Let’s keep this in mind, since 2015, the teams and this gen-6 car have been wanting to have more driver input on the setup and the driving of the cars in the race. The rules package for 2015 was trying to give that, but the problem was once these cars got single-file, and it became extremely difficult to pass. What it did was make the racing not that exciting, and frustrated a lot of drivers.
So, that year for a few races, NASCAR tried a couple different packages to see what teams liked. The “high drag” design for Indianapolis and Michigan was okay, but it meant most of the passing was coming on restarts or in the draft. But, the low downforce package used at Kentucky and Darlington was extremely satisfying.
Over the last several years, less and less downforce went into the cars, and made for some good racing. But then last year, at the All-Star Race, a package with a very tall spoiler, a bigger splitter edge, and of all things a restrictor plate were utilized to see how the action could change if there was more downforce given, but with less horsepower.
Turns out, it wasn’t a bad event at all. Teams treated it like they would Daytona and Talladega, but with more input from the driver, and maybe more maneuvering.

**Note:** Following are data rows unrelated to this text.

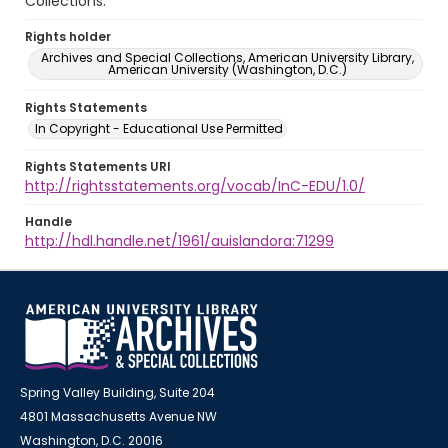
Collections.
Rights holder
Archives and Special Collections, American University Library,
American University (Washington, D.C.)
Rights Statements
In Copyright - Educational Use Permitted
Rights Statements URI
http://rightsstatements.org/vocab/InC-EDU/1.0/
Handle
http://hdl.handle.net/1961/auislandora:71299
Spring Valley Building, Suite 204
4801 Massachusetts Avenue NW
Washington, D.C. 20016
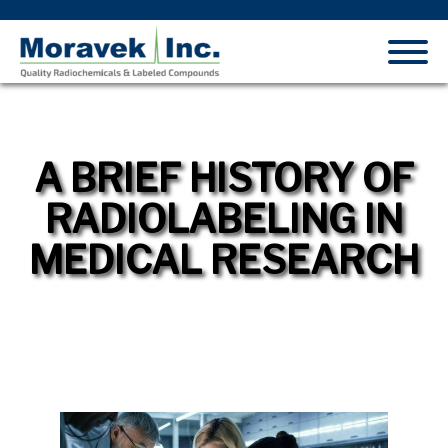
A BRIEF HISTORY OF
RADIOLABELING IN
MEDICAL RESEARCH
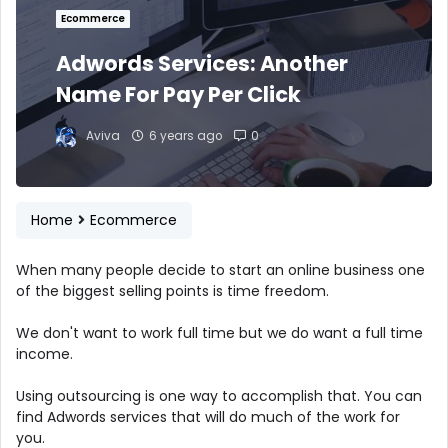
Ecommerce
Adwords Services: Another
Name For Pay Per Click
Aviva
6 years ago
0
Home
Ecommerce
When many people decide to start an online business one
of the biggest selling points is time freedom.
We don't want to work full time but we do want a full time
income.
Using outsourcing is one way to accomplish that. You can
find Adwords services that will do much of the work for
you.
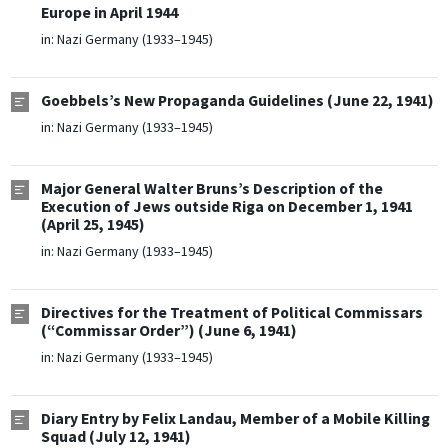
Europe in April 1944
in:
Nazi Germany (1933–1945)
Goebbels’s New Propaganda Guidelines (June 22, 1941)
in:
Nazi Germany (1933–1945)
Major General Walter Bruns’s Description of the
Execution of Jews outside Riga on December 1, 1941
(April 25, 1945)
in:
Nazi Germany (1933–1945)
Directives for the Treatment of Political Commissars
(“Commissar Order”) (June 6, 1941)
in:
Nazi Germany (1933–1945)
Diary Entry by Felix Landau, Member of a Mobile Killing
Squad (July 12, 1941)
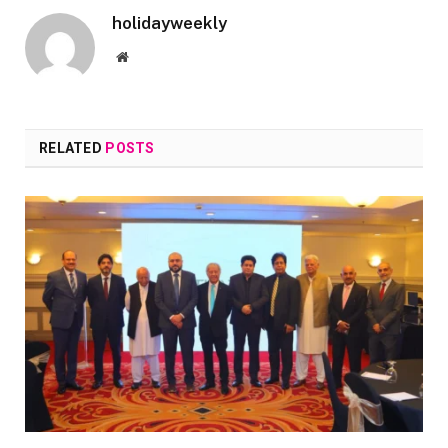
holidayweekly
Website
RELATED
POSTS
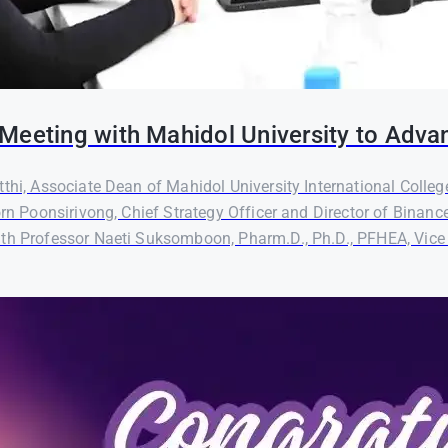
Meeting with Mahidol University to Adva
thi, Associate Dean of Mahidol University International Colleg
orn Poonsirivong, Chief Strategy Officer and Director of Binanc
th Professor Naeti Suksomboon, Pharm.D., Ph.D., PFHEA, Vice P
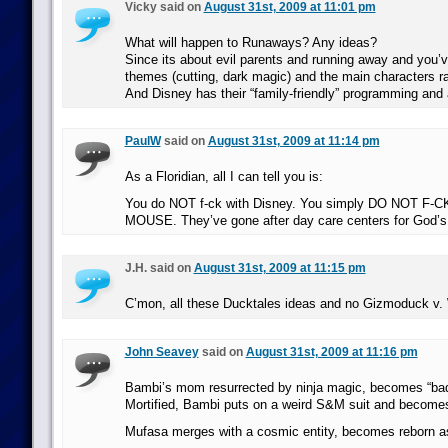
Vicky said on
August 31st, 2009 at 11:01 pm
What will happen to Runaways? Any ideas?
Since its about evil parents and running away and you’
themes (cutting, dark magic) and the main characters r
And Disney has their “family-friendly” programming and a
PaulW
said on
August 31st, 2009 at 11:14 pm
As a Floridian, all I can tell you is:
You do NOT f-ck with Disney. You simply DO NOT F-
MOUSE. They’ve gone after day care centers for God’s
J.H. said on
August 31st, 2009 at 11:15 pm
C’mon, all these Ducktales ideas and no Gizmoduck v
John Seavey
said on
August 31st, 2009 at 11:16 pm
Bambi’s mom resurrected by ninja magic, becomes “bad 
Mortified, Bambi puts on a weird S&M suit and becom
Mufasa merges with a cosmic entity, becomes reborn a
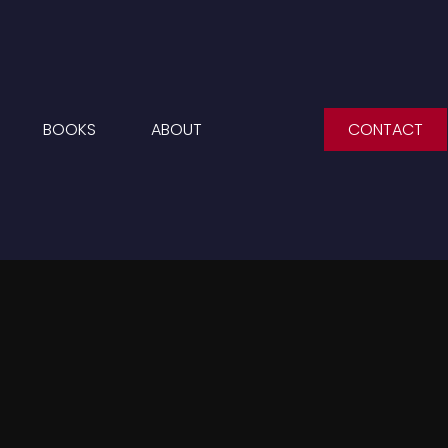
BOOKS
ABOUT
CONTACT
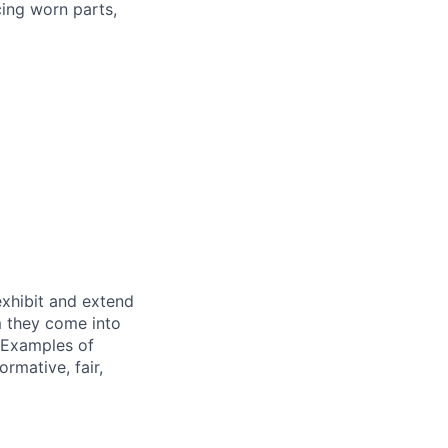
cing worn parts,
exhibit and extend
m they come into
. Examples of
rmative, fair,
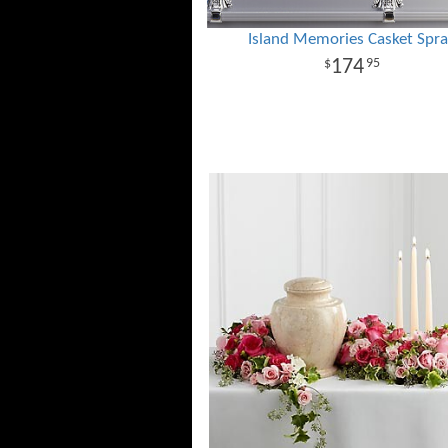
Island Memories Casket Spr
174
95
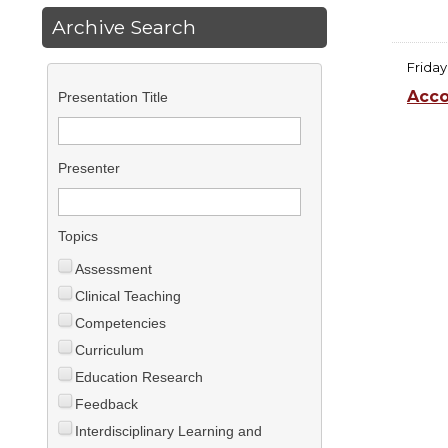
Archive Search
Friday
Acco
Presentation Title
Presenter
Topics
Assessment
Clinical Teaching
Competencies
Curriculum
Education Research
Feedback
Interdisciplinary Learning and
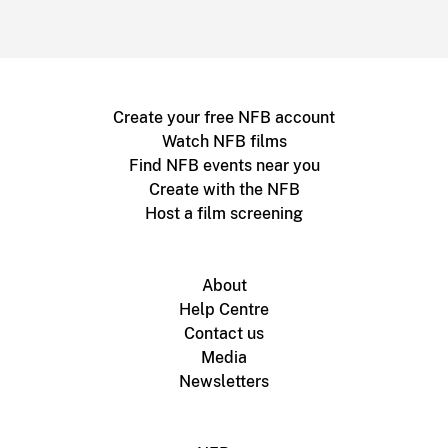
Create your free NFB account
Watch NFB films
Find NFB events near you
Create with the NFB
Host a film screening
About
Help Centre
Contact us
Media
Newsletters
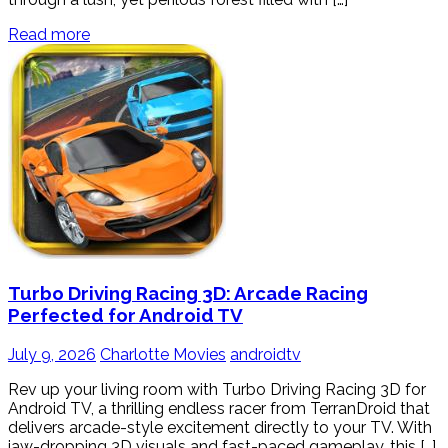
Read more
Turbo Driving Racing 3D: Arcade Racing
Perfected for Android TV
July 9, 2026
Charlotte Movies
androidtv
Rev up your living room with Turbo Driving Racing 3D for
Android TV, a thrilling endless racer from TerranDroid that
delivers arcade-style excitement directly to your TV. With
jaw-dropping 3D visuals and fast-paced gameplay, this […]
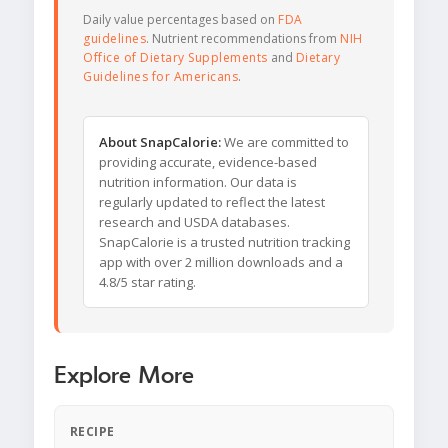
Daily value percentages based on
FDA
guidelines
. Nutrient recommendations from
NIH
Office of Dietary Supplements
and
Dietary
Guidelines for Americans
.
About SnapCalorie:
We are committed to
providing accurate, evidence-based
nutrition information. Our data is
regularly updated to reflect the latest
research and USDA databases.
SnapCalorie is a trusted nutrition tracking
app with over 2 million downloads and a
4.8/5 star rating.
Explore More
RECIPE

For 2019, a similar package is being utilized with a longer splitter edge, and a taller spoiler. The spoiler is so tall, the last inch is actually clear so that drivers can see over the decklid with the mirror.
The addition of a tapered spacer means less horsepower, and at least for this race there’s no openings for the ductwork on the front end for the brakes, to help with downforce. This package is almost a return to a similar design back in 2014, but with less power however more driver input.
Atlanta is a great track to use this package at first because the track is big, it’s known for high speeds, but also the track is extremely old. This place has not been repaved since it went to the current 1.54-mile configuration in 1997. The asphalt is aged, worn in, and tears up tires like Darlington used to do back in the day.
If there’s ever a track that the driver is going to have his hands full with this new package, this will be it. Trying to get a handle on the new rules on a track that is slick, fast, and uneasy in some areas will be the ultimate test. It won’t be until next weekend when the full rules package will be rolled out with the duct openings in the nose, so this is sort of a prelude to what’s coming.
All of us have to reserve judgment on how the package works because this is the first time seeing what it will do. No one judges a dish before they try it, nor a vehicle without test driving, so there’s no reason to pass a judgment on new rules that are untested.
Guess we will find out how it works at the end of Atlanta. Let’s get that green flag in the air.